**Given material**:

- - -

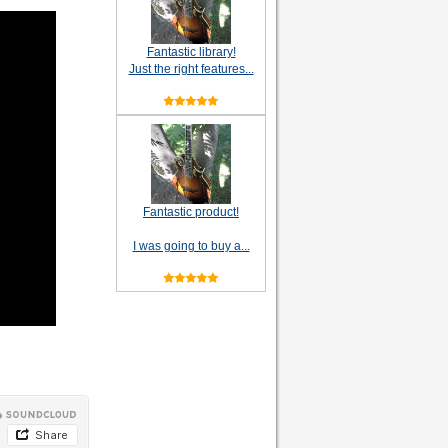
Fantastic library!
Just the right features...
Fantastic product!
I was going to buy a...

- - -

**Goal of the exercise**: Every line above that holds "Fantastic" should be copied out.

**Answer to the problem**:
Fantastic library!
Fantastic product!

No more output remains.